Trusted Digital Identities
Bank Secrecy Act (BSA) regulations mandate Customer Identification Programs (CIP) as one of the pillars of AntiMoney Laundering (AML). The BSA also mandates that FI’s must risk-rate their applicants, and apply enhanced duediligence (EDD) for higher risk clients. The question is how to establish the risk rating of an identity solely based on the information provided, when such information can be reasonably easy to acquire, especially to those who have the means and the motivation to do so.

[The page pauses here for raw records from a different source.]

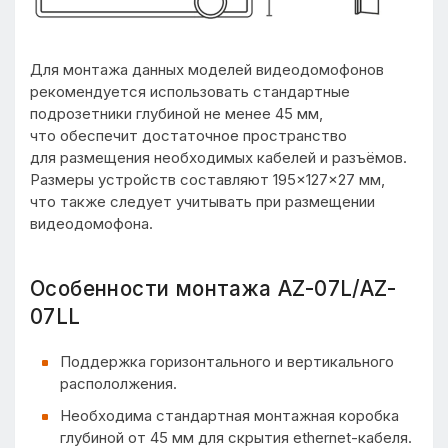
Для монтажа данных моделей видеодомофонов
рекомендуется использовать стандартные
подрозетники глубиной не менее 45 мм,
что обеспечит достаточное пространство
для размещения необходимых кабелей и разъёмов.
Размеры устройств составляют 195×127×27 мм,
что также следует учитывать при размещении
видеодомофона.
Особенности монтажа AZ-07L/AZ-
07LL
Поддержка горизонтального и вертикального
распололжения.
Необходима стандартная монтажная коробка
глубиной от 45 мм для скрытия ethernet-кабеля.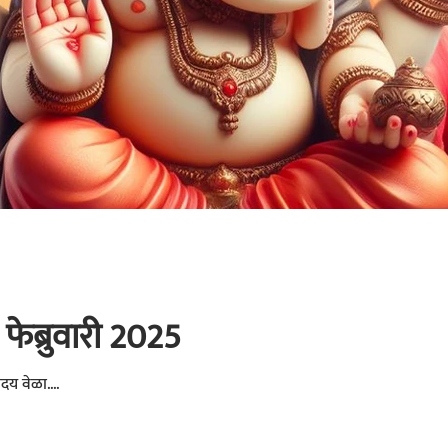
6 फेब्रुवारी 2025
रोदय वेळा....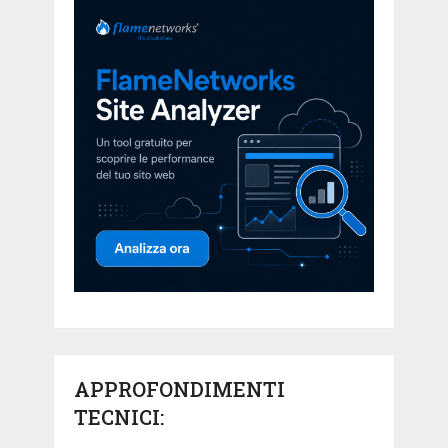
APPROFONDIMENTI
TECNICI: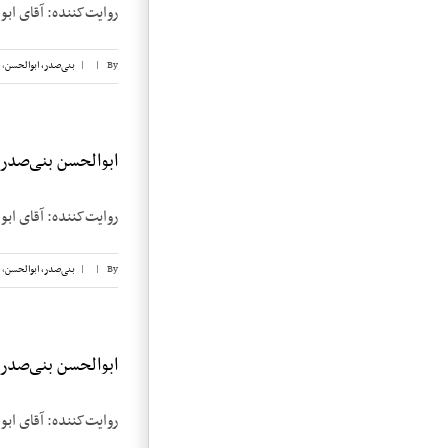
روایت‌کننده: آقای ابوالحسن بنی‌صدر تا
By
|
|
بنی‌صدر، ابوالحسن
,
ابوالحسن بنی‌صدر، ن
روایت‌کننده: آقای ابوالحسن بنی‌صدر تا
By
|
|
بنی‌صدر، ابوالحسن
,
ابوالحسن بنی‌صدر، ن
روایت‌کننده: آقای ابوالحسن بنی‌صدر تا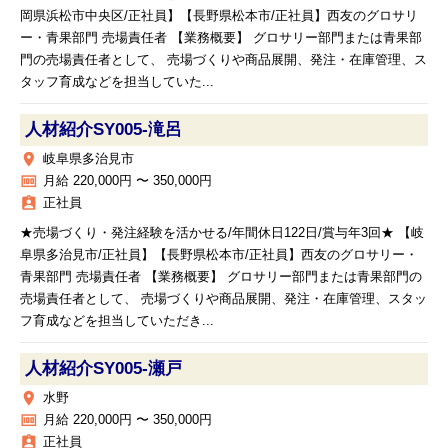
岡県浜松市中央区/正社員】【長野県松本市/正社員】西友のグロサリ
ー・青果部門 売場責任者 【業務概要】 グロサリー部門または青果部
門の売場責任者として、 売場づくりや商品展開、発注・在庫管理、ス
タッフ育成などを担当していた...
人材紹介SY005‐滝呂
place
岐阜県多治見市
money
月給 220,000円 〜 350,000円
assignment_ind
正社員
★売場づくり・発注経験を活かせる/年間休日122日/賞与年3回★ 【岐
阜県多治見市/正社員】【長野県松本市/正社員】西友のグロサリー・
青果部門 売場責任者 【業務概要】 グロサリー部門または青果部門の
売場責任者として、 売場づくりや商品展開、発注・在庫管理、スタッ
フ育成などを担当していただき...
人材紹介SY005‐瀬戸
place
水野
money
月給 220,000円 〜 350,000円
assignment_ind
正社員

Establishing that an applicant is who they say they are and evaluating all of their entities (e.g. email addresses, physical addresses, credit cards, devices) against various risk indicators, including affiliations and connections to verifiable sources of risk, is the basis of Trusted Digital Identities? (TDI?).
There is clear value in performing identity validation beyond compliance. The more certain you are about dealing with a real identity, the better you understand the risk involved in a transaction. In order to validate an identity online there are many options. There are third party databases, such as IdentityMind (IDM), to validate that the applicant’s information have been seen before. You may also use social networks, deep web searches, etc. If there are inconsistencies in the data, you can perform EDD such as Out of Wallet Questions / Knowledge Based Authentication. Some FI’s incorporate document verification (specifically in countries that welcome it such as Germany and Canada) as well as biometrics.